Густая синева неба, всасывающая в себя плавающих вровень с солнцем птиц, яростный блеск воды, стеклянный трепет нагретого воздуха, запах прели, запах земли, чего-то тинисто-лягушечьего, живого, мокрого, весеннего — все это опьянило Катю.

Они сидели на выдутом, сухом пригорке. Катя, подобрав ноги, в светлом платье, облитая режущим глаза солнцем, чуточку расслабленная: плечи безвольно опущены, наклон шеи переходит в ленивый изгиб спины, но глаза, глядящие в землю, нетерпеливо бегают, тревожат веки.

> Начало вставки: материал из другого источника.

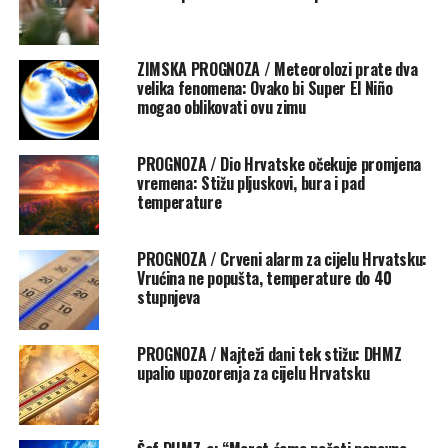
tjedna
.
ZIMSKA PROGNOZA / Meteorolozi prate dva
Rate this item:
Submit Rating
velika fenomena: Ovako bi Super El Niño
No votes yet.
mogao oblikovati ovu zimu
POVEZANE TEME :
DHMZ
FEATURED
PROGNOZA / Dio Hrvatske očekuje promjena
vremena: Stižu pljuskovi, bura i pad
UP NEXT
Stiže promjena vremena i pad temperature: Evo kada se
temperature
očekuje stabilizacija
PROGNOZA / Crveni alarm za cijelu Hrvatsku:
NE PROPUSTITE
Hrvatska volontira 2026. – ovoga svibnja slavimo snagu
Vrućina ne popušta, temperature do 40
volontiranja diljem zemlje
stupnjeva
PROGNOZA / Najteži dani tek stižu: DHMZ
upalio upozorenja za cijelu Hrvatsku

Вся она в одно время и млеющая и беспокойно ждущая чего-то…

Саша последнее время стал замечать — оставаясь с глазу на глаз с Катей, чувствует неловкость, между ними исчезает простота, появляется натянутость.

Вот и сейчас сидит она перед ним, необычно красивая, взволнованная, ждет от него необыкновенных слов. И он ведь знает эти слова, он собирается их давно сказать, но трудно начать!.. Если б Катя не волновалась, легче решиться…

— С тобой никогда не случалось такого?.. — начинает Саша издалека.

Катя поднимает ресницы, глядит с немым вопросом: «Чего — такого?..»

— …Вот вроде ничего особенного нет, а чувствуешь, что западает на всю жизнь в память минута… Заранее чувствуешь…

Немой вопрос не исчезает с лица Кати: «Не понимаю…»

— Я вот сижу сейчас и точно знаю — этот день запомню: и пауков этих, и вон ту березку… Гляди — воздух поднимается от земли, сквозь него березка видна, поеживается словно… Ничего особенного, не событие, а, пока буду жив, не забуду этой березки. Что-то сейчас есть кругом. Ты не чувствуешь?

Саша видит: Катя начала понимать, но хитра, делает вид — ничего не ждет, обычный разговор, глядит в сторону, глаза скучноватые, только на щеках под прозрачной кожей легкий, мягкий румянец.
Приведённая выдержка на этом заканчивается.